● **RECORDS SUPPLIED**:
===

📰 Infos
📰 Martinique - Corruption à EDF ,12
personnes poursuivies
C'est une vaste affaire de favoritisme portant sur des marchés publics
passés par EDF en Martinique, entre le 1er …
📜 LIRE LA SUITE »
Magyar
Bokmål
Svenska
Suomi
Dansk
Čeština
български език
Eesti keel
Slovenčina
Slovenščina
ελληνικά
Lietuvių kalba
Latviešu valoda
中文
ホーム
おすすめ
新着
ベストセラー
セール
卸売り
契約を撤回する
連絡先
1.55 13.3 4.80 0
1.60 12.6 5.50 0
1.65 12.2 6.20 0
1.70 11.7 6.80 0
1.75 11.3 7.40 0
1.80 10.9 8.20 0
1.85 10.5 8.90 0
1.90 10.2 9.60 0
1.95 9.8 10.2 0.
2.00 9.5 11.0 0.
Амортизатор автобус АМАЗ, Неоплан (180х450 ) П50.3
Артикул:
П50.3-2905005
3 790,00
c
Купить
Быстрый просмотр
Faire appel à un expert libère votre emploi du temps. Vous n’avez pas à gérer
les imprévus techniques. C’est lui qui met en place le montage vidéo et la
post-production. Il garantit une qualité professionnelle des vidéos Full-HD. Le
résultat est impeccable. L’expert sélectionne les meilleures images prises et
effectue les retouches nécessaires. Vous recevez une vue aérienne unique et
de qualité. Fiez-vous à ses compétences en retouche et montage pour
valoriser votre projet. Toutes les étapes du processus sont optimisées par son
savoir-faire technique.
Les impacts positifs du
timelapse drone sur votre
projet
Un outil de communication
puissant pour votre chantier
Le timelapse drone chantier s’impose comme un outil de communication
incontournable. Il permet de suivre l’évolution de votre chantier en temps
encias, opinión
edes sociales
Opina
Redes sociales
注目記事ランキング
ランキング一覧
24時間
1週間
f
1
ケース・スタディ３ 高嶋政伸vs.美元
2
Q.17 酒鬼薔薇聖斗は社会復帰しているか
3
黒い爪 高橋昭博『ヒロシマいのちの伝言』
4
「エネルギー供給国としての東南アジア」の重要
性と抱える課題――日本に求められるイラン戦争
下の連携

===

● **EXERCISE DIRECTIONS**: Up to and including the line with "post-production. Il garantit", output every line of the records above exactly, starting from the first; output nothing else.

● **TASK ANSWER**:
📰 Infos
📰 Martinique - Corruption à EDF ,12
personnes poursuivies
C'est une vaste affaire de favoritisme portant sur des marchés publics
passés par EDF en Martinique, entre le 1er …
📜 LIRE LA SUITE »
Magyar
Bokmål
Svenska
Suomi
Dansk
Čeština
български език
Eesti keel
Slovenčina
Slovenščina
ελληνικά
Lietuvių kalba
Latviešu valoda
中文
ホーム
おすすめ
新着
ベストセラー
セール
卸売り
契約を撤回する
連絡先
1.55 13.3 4.80 0
1.60 12.6 5.50 0
1.65 12.2 6.20 0
1.70 11.7 6.80 0
1.75 11.3 7.40 0
1.80 10.9 8.20 0
1.85 10.5 8.90 0
1.90 10.2 9.60 0
1.95 9.8 10.2 0.
2.00 9.5 11.0 0.
Амортизатор автобус АМАЗ, Неоплан (180х450 ) П50.3
Артикул:
П50.3-2905005
3 790,00
c
Купить
Быстрый просмотр
Faire appel à un expert libère votre emploi du temps. Vous n’avez pas à gérer
les imprévus techniques. C’est lui qui met en place le montage vidéo et la
post-production. Il garantit une qualité professionnelle des vidéos Full-HD. Le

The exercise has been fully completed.